E non solo da lì... Come vi tenete informate?
“Leggiamo l’Osservatore Romano, l’Avvenire, le Riviste Missionarie. Alla domenica, ascoltiamo l’Angelus del Papa. E ci confrontiamo. Poi ciascuna è libera di votare secondo il proprio sentire. L’esercizio della democrazia è importante, anche al nostro interno. Alla domenica sera, se ci sono stati avvenimenti particolari, ascoltiamo il Tg”.

Litigate anche voi?
“Certo, come in tutte le famiglie. Siamo umane, se perdiamo noi l’umanità è finita (sorride). Ci si confronta, a volte ci si scontra. Ma abbiamo anche in cuore la Parola di Dio: ”Non tramonti il sole sopra la vostra ira” e così ci chiediamo perdono a vicenda. Abbiamo anche il “Capitolo”, una riunione nella quale parliamo e poi votiamo. Le decisioni vengono prese sempre in modo partecipato”.
Qual è il vostro rapporto con la tecnologia?
“L’accesso a internet deve essere “cum grano salis”, va fatto con discernimento e moderazione. Nel nostro caso lo usiamo per esempio per incontrare online i monasteri della federazione o anche per corsi di formazione. Non siamo nativi digitali, ci aiutano le più giovani”.

L’arcivescovo Mario Delpini ha concesso una deroga ad hoc per partecipare al Giubileo.
“Sì, ci ha scritto una lettera, invitandoci.

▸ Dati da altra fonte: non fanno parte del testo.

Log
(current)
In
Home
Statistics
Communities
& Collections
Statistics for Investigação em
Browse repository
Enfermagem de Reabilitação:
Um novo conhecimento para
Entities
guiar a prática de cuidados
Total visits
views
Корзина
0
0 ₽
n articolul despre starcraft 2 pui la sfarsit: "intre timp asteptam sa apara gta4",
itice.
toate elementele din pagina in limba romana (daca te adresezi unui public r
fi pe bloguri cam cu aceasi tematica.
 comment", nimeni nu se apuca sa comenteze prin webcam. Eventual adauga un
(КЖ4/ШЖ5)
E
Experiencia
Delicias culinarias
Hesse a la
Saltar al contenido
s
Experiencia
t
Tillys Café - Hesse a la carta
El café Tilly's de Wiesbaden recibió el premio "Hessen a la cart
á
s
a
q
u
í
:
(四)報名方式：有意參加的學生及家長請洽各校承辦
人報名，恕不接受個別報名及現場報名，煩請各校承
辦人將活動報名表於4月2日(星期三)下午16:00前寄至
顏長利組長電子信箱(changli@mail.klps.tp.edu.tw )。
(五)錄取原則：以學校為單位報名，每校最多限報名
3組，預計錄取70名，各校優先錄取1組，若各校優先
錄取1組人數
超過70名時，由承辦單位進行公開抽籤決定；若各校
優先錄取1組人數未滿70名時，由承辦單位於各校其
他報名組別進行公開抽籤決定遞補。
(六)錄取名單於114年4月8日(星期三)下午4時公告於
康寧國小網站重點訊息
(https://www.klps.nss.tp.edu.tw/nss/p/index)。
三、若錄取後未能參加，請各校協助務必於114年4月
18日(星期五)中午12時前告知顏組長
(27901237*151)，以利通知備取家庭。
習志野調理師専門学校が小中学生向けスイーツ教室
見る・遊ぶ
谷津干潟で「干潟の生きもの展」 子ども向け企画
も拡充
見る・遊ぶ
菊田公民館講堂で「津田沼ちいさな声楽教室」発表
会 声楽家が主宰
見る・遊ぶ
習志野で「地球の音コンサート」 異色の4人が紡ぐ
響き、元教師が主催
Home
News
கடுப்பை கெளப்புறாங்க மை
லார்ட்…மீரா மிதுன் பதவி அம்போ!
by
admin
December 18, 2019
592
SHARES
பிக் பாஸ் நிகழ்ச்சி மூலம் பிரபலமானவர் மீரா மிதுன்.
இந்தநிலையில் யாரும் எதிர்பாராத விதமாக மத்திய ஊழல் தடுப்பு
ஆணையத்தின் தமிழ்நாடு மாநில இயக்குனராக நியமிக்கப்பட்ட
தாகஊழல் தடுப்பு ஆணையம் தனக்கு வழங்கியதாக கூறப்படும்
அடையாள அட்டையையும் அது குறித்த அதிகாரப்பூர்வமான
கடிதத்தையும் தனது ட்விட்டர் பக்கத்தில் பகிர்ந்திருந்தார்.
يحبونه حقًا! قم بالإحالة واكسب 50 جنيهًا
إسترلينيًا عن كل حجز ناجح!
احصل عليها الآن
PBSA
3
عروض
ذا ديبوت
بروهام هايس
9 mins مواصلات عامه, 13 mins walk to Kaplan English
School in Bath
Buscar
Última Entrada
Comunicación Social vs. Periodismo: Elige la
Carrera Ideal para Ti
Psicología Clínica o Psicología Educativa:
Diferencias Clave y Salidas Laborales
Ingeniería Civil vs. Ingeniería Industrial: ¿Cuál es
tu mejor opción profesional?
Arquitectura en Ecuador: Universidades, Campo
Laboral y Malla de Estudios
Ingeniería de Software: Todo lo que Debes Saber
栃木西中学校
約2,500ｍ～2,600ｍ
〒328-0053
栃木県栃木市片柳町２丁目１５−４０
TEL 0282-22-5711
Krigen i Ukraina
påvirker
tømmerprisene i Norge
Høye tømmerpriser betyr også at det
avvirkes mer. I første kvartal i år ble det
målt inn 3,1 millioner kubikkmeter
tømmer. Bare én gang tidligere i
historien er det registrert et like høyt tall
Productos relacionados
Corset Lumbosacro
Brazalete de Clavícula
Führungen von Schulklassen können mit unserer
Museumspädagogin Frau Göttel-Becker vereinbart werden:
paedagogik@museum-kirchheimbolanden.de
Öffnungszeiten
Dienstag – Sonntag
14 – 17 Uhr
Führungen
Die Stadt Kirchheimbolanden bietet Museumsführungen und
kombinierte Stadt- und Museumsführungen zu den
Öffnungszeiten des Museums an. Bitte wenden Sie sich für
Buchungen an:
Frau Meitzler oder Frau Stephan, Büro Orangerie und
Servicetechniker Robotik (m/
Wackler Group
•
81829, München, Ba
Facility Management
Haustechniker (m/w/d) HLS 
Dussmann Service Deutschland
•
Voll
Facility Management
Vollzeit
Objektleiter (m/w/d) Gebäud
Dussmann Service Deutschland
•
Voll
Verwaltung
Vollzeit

Hanno già partecipato alla giornata del Giubileo della vita consacrata quattro nostre sorelle. È stata un’occasione importante, di preghiera e di festa”.
Cosa manca secondo voi oggi a Milano? Da dove ripartire?
“Dal Giubileo della Speranza: ci dà un’indicazione chiara dello sforzo che deve vederci tutti coinvolti oggi. Milano è stanca, lo ha detto anche l’arcivescovo nel suo Discorso alla Città e lo vediamo anche noi. Ed è proprio la speranza che spesso manca, dobbiamo fare pratica di speranza. Dal nostro punto di vista, la storia è fatta dagli uomini ma guidata da Dio. Ecco, dobbiamo andare su un altro piano. Le difficoltà son tante, e sempre di più, ma ripartiamo da uno sguardo diverso. Dalla speranza”.